Zwei neue Charaktere

Cassandra Harris

Mikael Bartholomäus Stevens

Glossar

Impressum

Die Chroniken der Seelenwächter

Band 10

»Liebe vs Vernunft«

 

von Nicole Böhm

Was bisher geschah

 

Auf der Suche nach ihrer verschollenen Mutter bricht die junge Jess in eine Kirchenruine ein. Sie möchte den Geist des toten Pfarrers beschwören, kennt er doch möglicherweise das Geheimnis um deren Verschwinden. Statt Antworten warten nur noch mehr Fragen. Sie lernt die geheimnisvollen Seelenwächter kennen, die seit Jahrtausenden unerkannt unter den Menschen leben und diese vor den Tod bringenden Schattendämonen schützen.

Im Verlauf turbulenter Ereignisse trifft Jess auf Jaydee, einen jungen Mann mit außergewöhnlichen Fähigkeiten. Er ist von Anfang an fasziniert von der jungen Frau, doch das erste Zusammentreffen endet in einem Desaster: Er versucht, sie zu töten.

Als wäre das nicht genug, sieht sich Jess bei ihrer Rückkehr nach Hause zum zweiten Mal mit der gefährlichen Schattendämonin Joanne konfrontiert. Sie hält Violet und Jess gefangen. Bei dem Versuch zu fliehen stirbt Ariadne – Jess’ Vormund – durch Joannes Verschulden.

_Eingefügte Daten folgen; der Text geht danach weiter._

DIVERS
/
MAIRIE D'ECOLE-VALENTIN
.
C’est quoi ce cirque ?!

Nach dem Verlust von Ariadne zieht Jess bei den Seelenwächtern in Arizona ein und versucht, ihre Trauer zu verarbeiten.

Kurz darauf gelingt den Schattendämonen der nächste Coup: Sie greifen den Rat der Seelenwächter an und infizieren alle mit einem Zauber. Drahtzieher dieser Aktionen ist Ralf, der Bruder von William. Er hat sich zu einem Mischwesen aus Schattendämon und Seelenwächter entwickelt. Nun will er mit Hilfe einer alten dämonischen Energie, die er den »Emuxor« nennt, die Schattendämonen auf eine höhere Bewusstseinsebene heben, um die Menschen als dominierende Spezies abzulösen.

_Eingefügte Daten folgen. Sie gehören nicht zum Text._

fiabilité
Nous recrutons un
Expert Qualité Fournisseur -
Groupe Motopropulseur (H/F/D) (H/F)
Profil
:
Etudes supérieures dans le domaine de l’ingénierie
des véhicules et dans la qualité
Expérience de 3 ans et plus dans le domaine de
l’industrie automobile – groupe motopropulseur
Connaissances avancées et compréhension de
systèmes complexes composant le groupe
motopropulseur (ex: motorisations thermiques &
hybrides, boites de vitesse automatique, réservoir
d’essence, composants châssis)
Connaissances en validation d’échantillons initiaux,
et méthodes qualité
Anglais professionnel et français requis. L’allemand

Während die Seelenwächter ihre Wunden lecken und sich von den Schicksalsschlägen erholen, greift Ralf erneut an. Durch einen Zauber gelingt es ihm, in das Anwesen der Seelenwächter vorzudringen und Ilais Seele zu stehlen. Zumindest einen Teil davon. Halb lebendig, halb tot wird Ilai von Will in den Tempel der Wiedergeburt gebracht. Den letzten Ort, an dem Seelenwächter geheilt werden können. Doch Ilai hat andere Pläne. Er nimmt Will mit auf eine Gedankenreise, auf der Ilai Will sein Geheimnis zeigt: die wahren Umstände von Jaydees Geburt.

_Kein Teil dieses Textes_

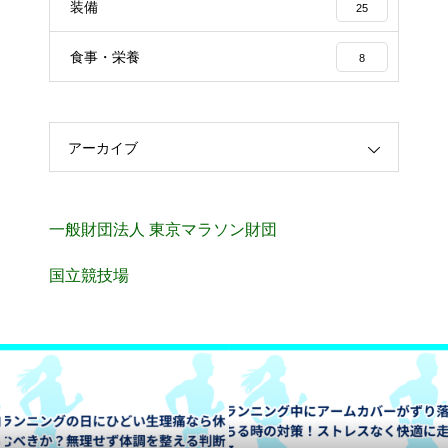
装備
25
食事・栄養
8
アーカイブ
一般財団法人 東京マラソン財団
国立競技場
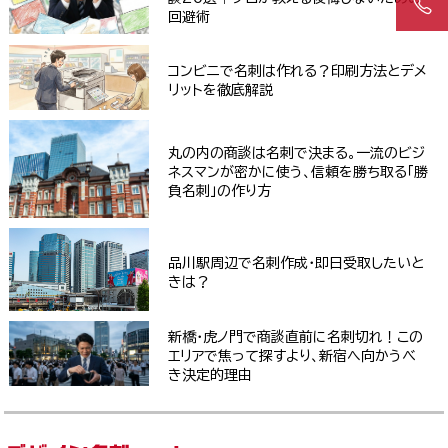
回避術
コンビニで名刺は作れる？印刷方法とデメ
リットを徹底解説
丸の内の商談は名刺で決まる。一流のビジ
ネスマンが密かに使う、信頼を勝ち取る「勝
負名刺」の作り方
品川駅周辺で名刺作成・即日受取したいと
きは？
新橋・虎ノ門で商談直前に名刺切れ！この
エリアで焦って探すより、新宿へ向かうべ
き決定的理由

Währenddessen kämpfen Jess und Jaydee an ihrer eigenen Front. Sie sind nach New York aufgebrochen, um dort mit einer abtrünnigen Seelenwächterin zu sprechen. Von ihr erhoffen sich die beiden eine Antwort, was es mit dem schwarzmagischen Zauber in Jess’ Blut auf sich hat. Sie erfahren, dass Jess’ Mutter dafür verantwortlich war. Die Magie in Jess’ Blut verbirgt die Gabe des Musizierens, und nicht nur das: Sie sorgt auch dafür, dass Jaydee Jess nicht anfassen kann, ohne dabei auszurasten.

Doch Jaydee entwickelt seine eigene Methode, dieses Problem zu umgehen. Er sticht sich magische Tattoos, wie sie bereits Keira verwendet hat, und erlangt auf diese Art die temporäre Fähigkeit, sich vor Jess’ Gefühlen zu schützen.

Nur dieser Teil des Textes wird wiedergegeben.